--- SUPPLIED INFORMATION Enclosed Below ---

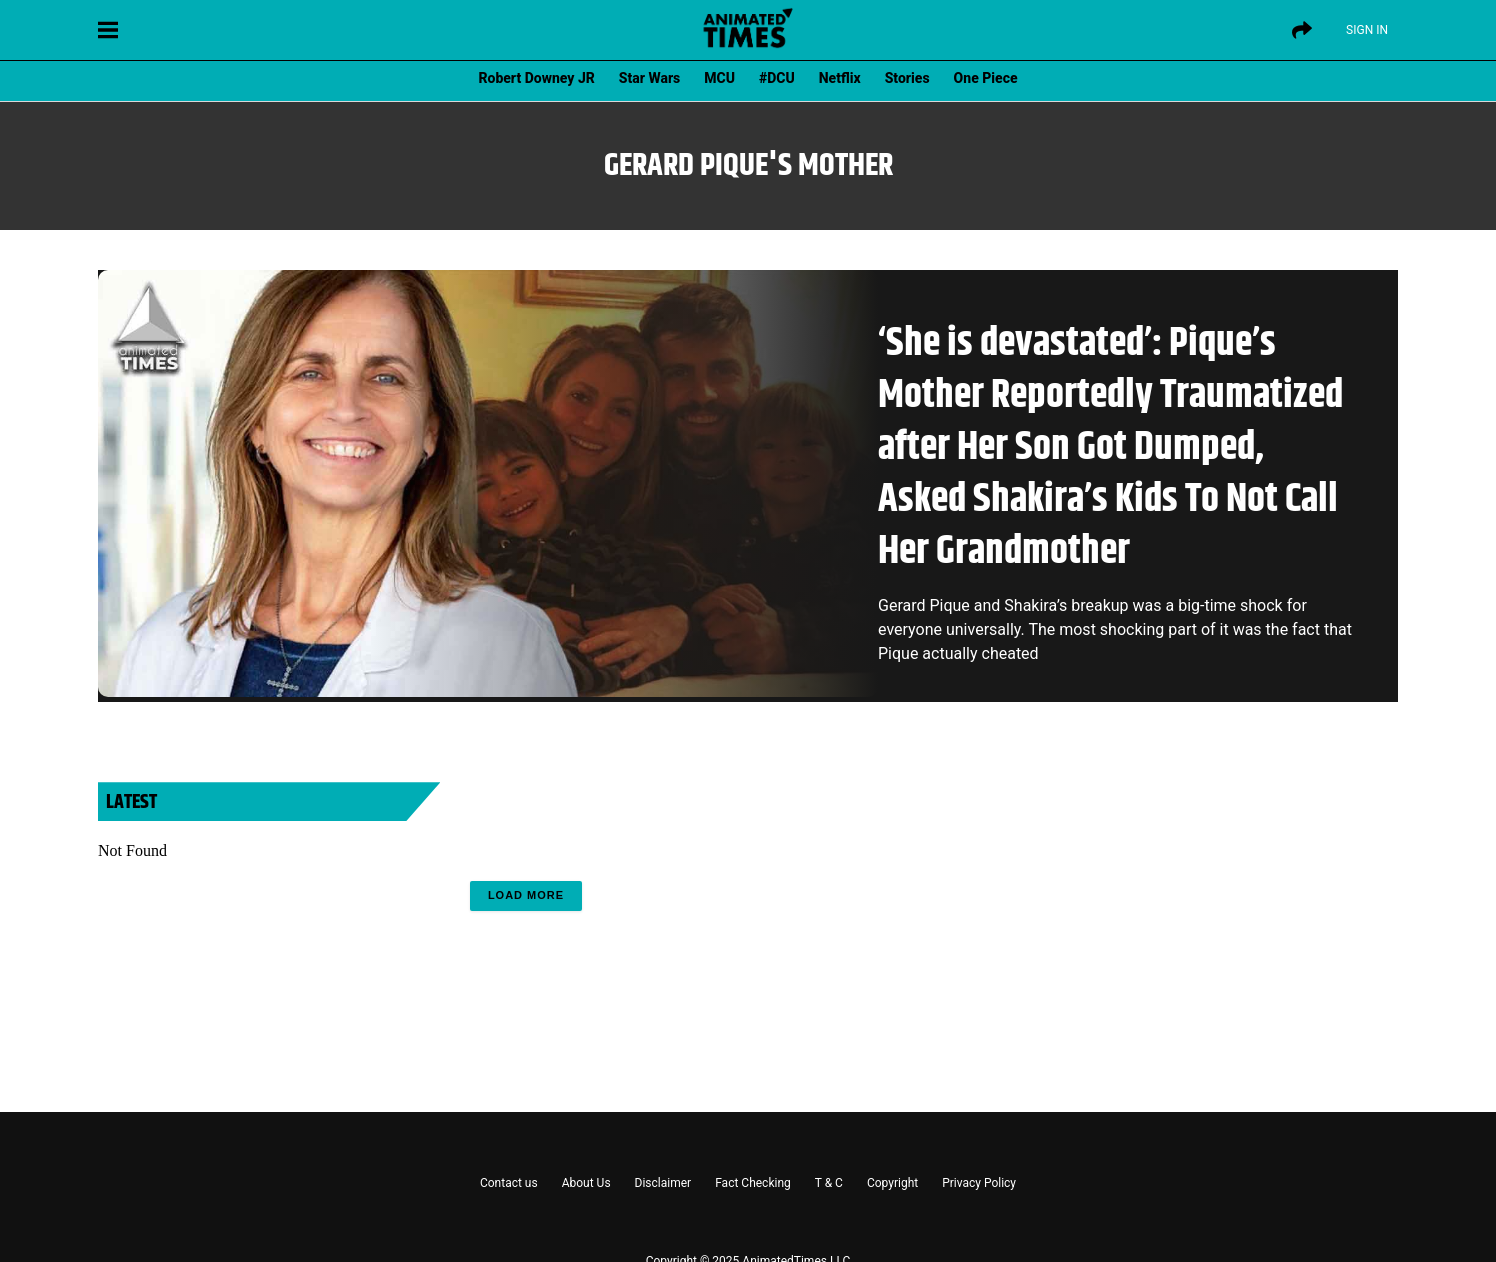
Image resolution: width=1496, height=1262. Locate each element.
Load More (526, 895)
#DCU (777, 78)
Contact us (509, 1183)
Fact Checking (753, 1183)
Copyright (892, 1183)
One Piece (986, 78)
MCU (719, 78)
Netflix (840, 78)
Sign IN (1367, 30)
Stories (907, 78)
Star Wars (649, 78)
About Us (586, 1183)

--- End of Enclosed SUPPLIED INFORMATION ---

→ TASK PROMPT
Output all entries unchanged; skip the pictures.

→ SOLUTION FOR THIS PROBLEM
Image resolution: width=1496, height=1262. Locate each element.
Load More (526, 895)
#DCU (777, 78)
Contact us (509, 1183)
Fact Checking (753, 1183)
Copyright (892, 1183)
One Piece (986, 78)
MCU (719, 78)
Netflix (840, 78)
Sign IN (1367, 30)
Stories (907, 78)
Star Wars (649, 78)
About Us (586, 1183)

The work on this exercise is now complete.